Torah generally prohibits murder, though allows killing of enemies. To kill an enemy while defending oneself or the dear ones is reasonable: the aggressor’s life is taken to avoid extinguishing one’s own life. Torah, however, permits and even encourages taking enemies’ lives in expansionist war. Proper expansionist wars defend core values of Jews, their spiritual essence rather than their bodies. Expanding the land of Israel is sufficiently important that the prohibition of murder is lifted. History gives no right to the land. Rather, countries are acquired with actionable systems of values and the will to fight.
It is ridiculous to claim the land because the nation lived there nineteen centuries ago. Jewish connection to the Land of Israel, however, never ceased. Jews prayed to Jerusalem and dreamed to return there. We didn’t abandon the land two millennia ago, but took the land with us into Exile and kept it in our hearts. Arabs settled the physical hills, but the real hills of Judea were in Jewish ghettos. We carried Jerusalem with us as our ancestors had carried the tabernacle. These arguments are important for Jews but mean nothing to Arabs. Naturally, they don’t care about our souls and longings. Jews want this land because we have always lived in it, physically or spiritually. Jews are powerful enough to take the land from Arabs whatever they think of our moral arguments.

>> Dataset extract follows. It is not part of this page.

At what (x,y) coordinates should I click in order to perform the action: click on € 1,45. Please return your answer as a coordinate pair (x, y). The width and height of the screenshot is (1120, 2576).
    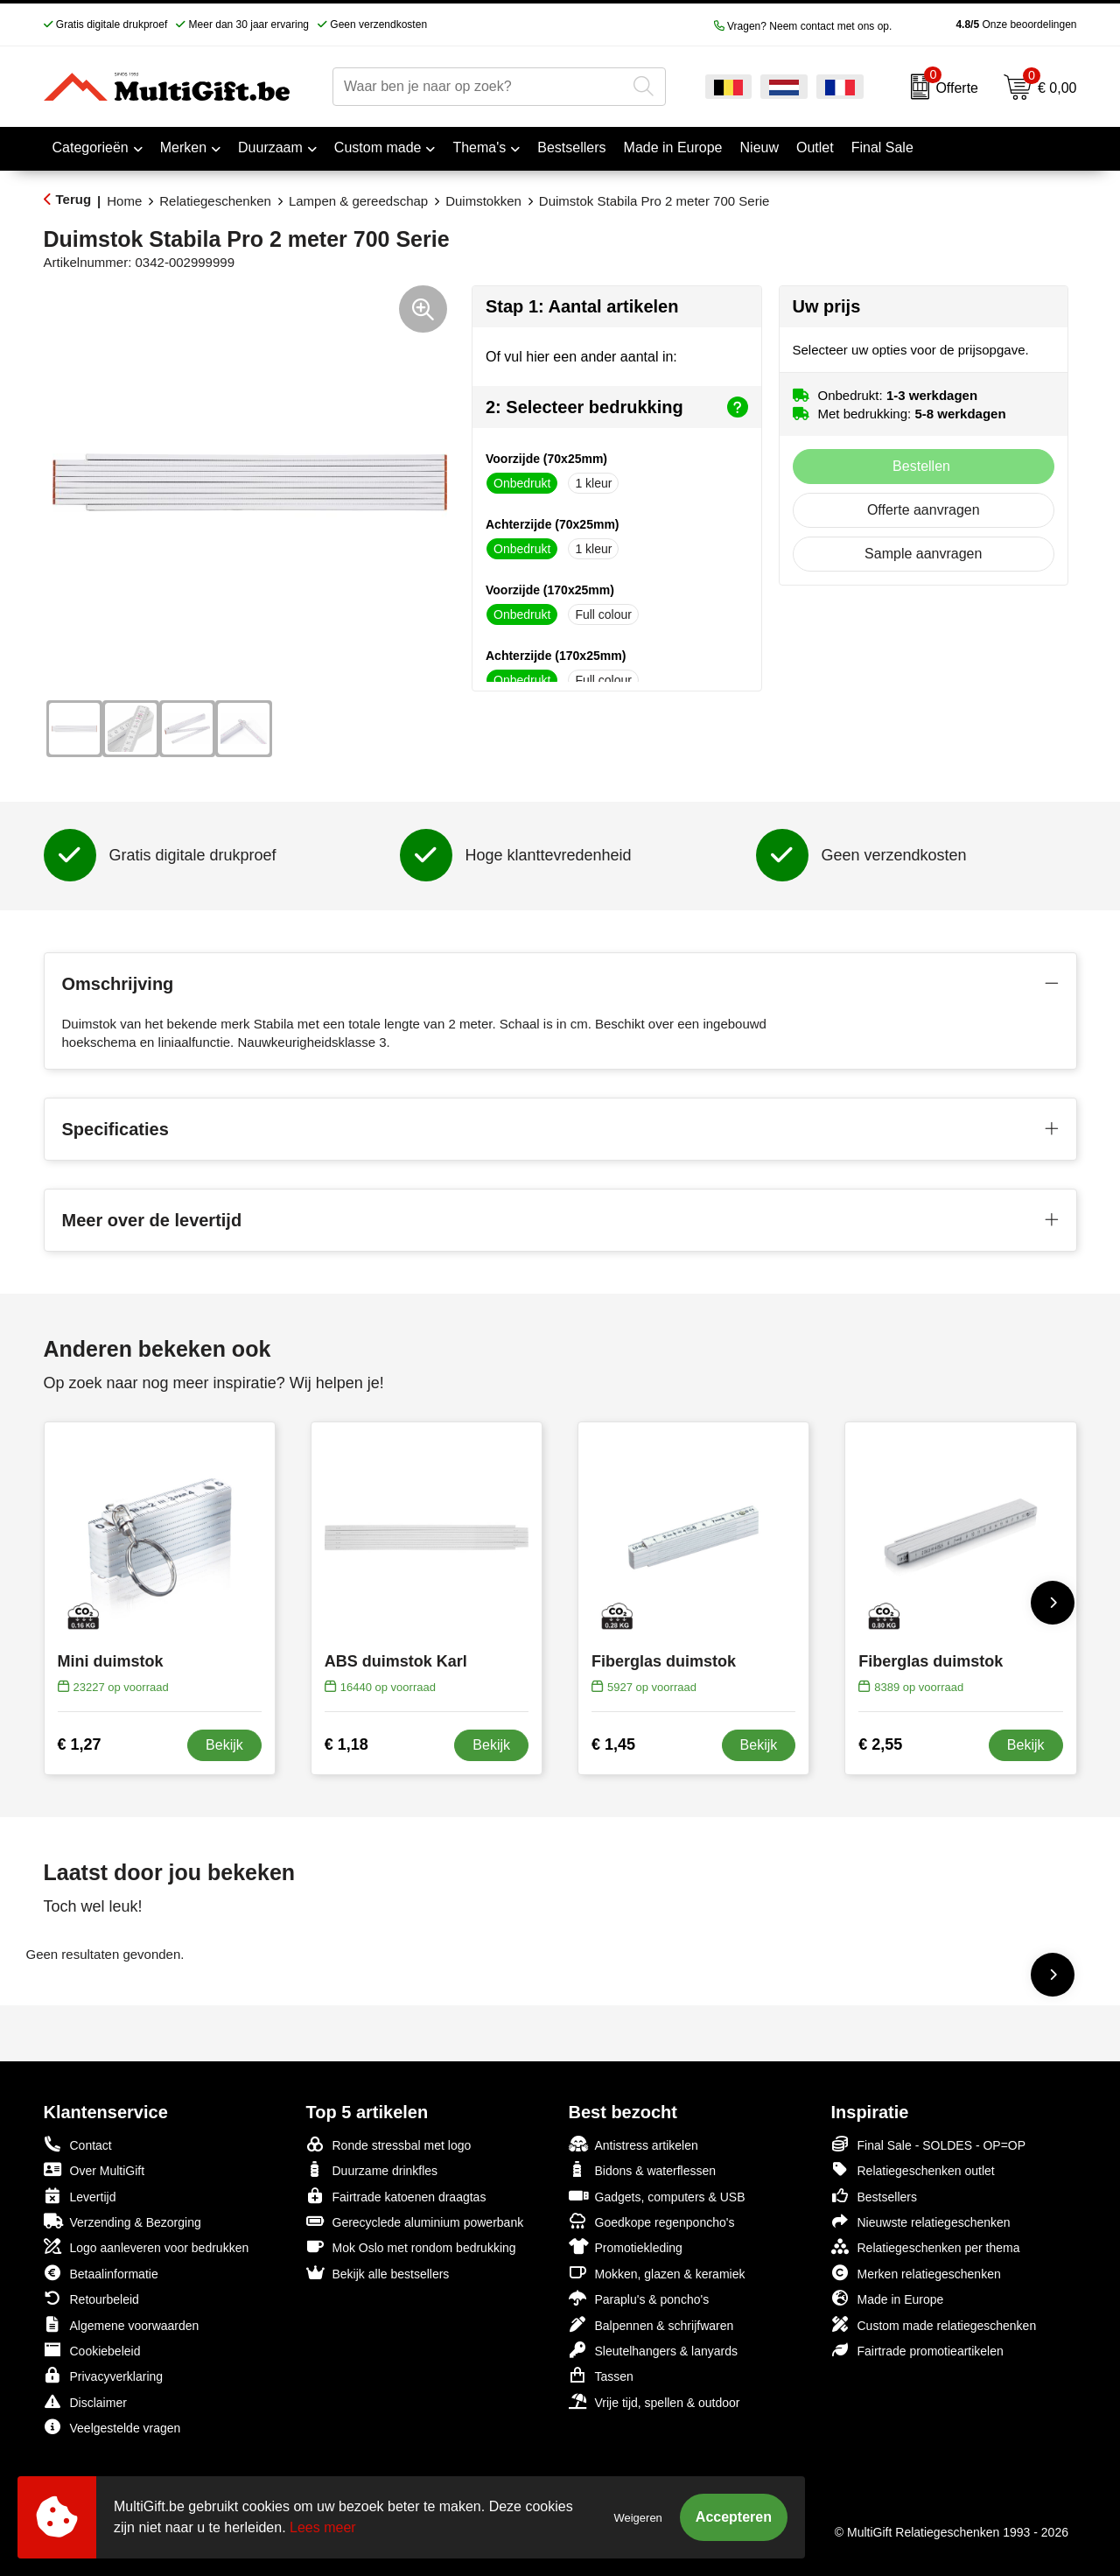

Is an approach based solely on power immoral? That depends on your definition of morality. In the theoretical milieu where nations show compassion to each other and value others’ interests before their own, power as a sole benchmark of relations is immoral. If, however, morality is defined as historically acceptable behavior, then balance of power is the only moral approach – and the one the Arabs subscribe to. At most, nations mitigated power considerations based on their system of values – not their opponents’. Jews, from their perspective, conduct a highly moral war for religiously and ideologically significant land. What does the enemy think, we don’t care.
What is the alternative to Jewish claim to the land? Arabs never settled Palestinian lowlands which are the core of modern Israel. Arabs began developing the plains only during the late nineteenth-century citrus boom. Few notables, not Arab communities owned the plain – unlike the hills areas held by Arab villages as communal homestead property. Palestinian Arabs lack any trait of a nation: dialect, culture, music, or law. Their system of governing amounted to village autonomy, a far cry from framework of a state. Palestinians now act like a nation and should be dealt with as a nation, but Jews need not recognize their fake national aspirations.
Chicago is a distinctive city but clearly not entitled to statehood. Spain rejects nationhood for Basques, Russia – for Chechens, Turkey – for Kurds, and America – for Red Indians. Even a long history, administrative autonomy, distinctive language and culture do not automatically allow for statehood. What does allow? Power. The ability to claim and realize one’s rights. Viability. In 1948, Americans realized Jews as smart, distinctive, hardworking – but thought us not viable, thus remained skeptical about establishing Jewish state. We proved ourselves viable in several wars, and America changed its attitude. Palestinian Arabs failed to stage a single decent revolt, and don’t deserve a state.